■ **How to complete this task**: Would you copy out each line of the records below that includes the word "Israel"?

■ **The input**:

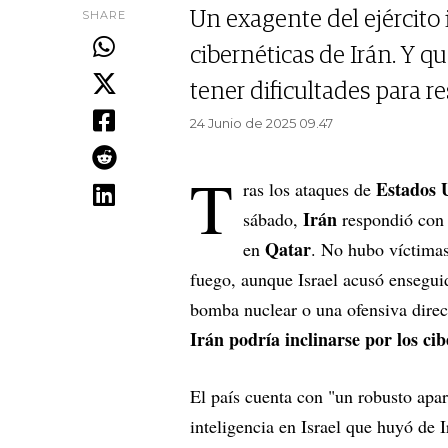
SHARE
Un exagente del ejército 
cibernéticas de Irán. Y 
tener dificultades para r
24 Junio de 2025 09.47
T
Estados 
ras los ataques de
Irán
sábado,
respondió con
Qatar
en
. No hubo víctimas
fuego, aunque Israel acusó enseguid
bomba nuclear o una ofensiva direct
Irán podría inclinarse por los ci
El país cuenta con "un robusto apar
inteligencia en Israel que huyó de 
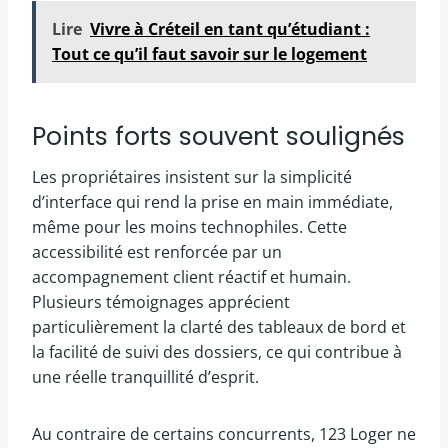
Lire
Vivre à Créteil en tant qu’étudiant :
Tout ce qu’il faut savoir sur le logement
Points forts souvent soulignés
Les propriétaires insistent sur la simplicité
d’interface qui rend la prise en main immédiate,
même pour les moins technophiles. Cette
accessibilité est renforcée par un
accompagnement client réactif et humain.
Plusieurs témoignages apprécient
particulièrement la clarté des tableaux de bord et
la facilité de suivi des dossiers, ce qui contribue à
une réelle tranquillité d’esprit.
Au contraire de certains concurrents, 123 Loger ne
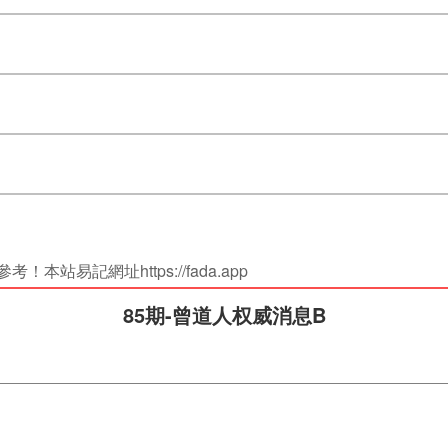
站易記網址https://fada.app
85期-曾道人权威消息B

■ **Expected output**:
fuego, aunque Israel acusó enseguid
inteligencia en Israel que huyó de 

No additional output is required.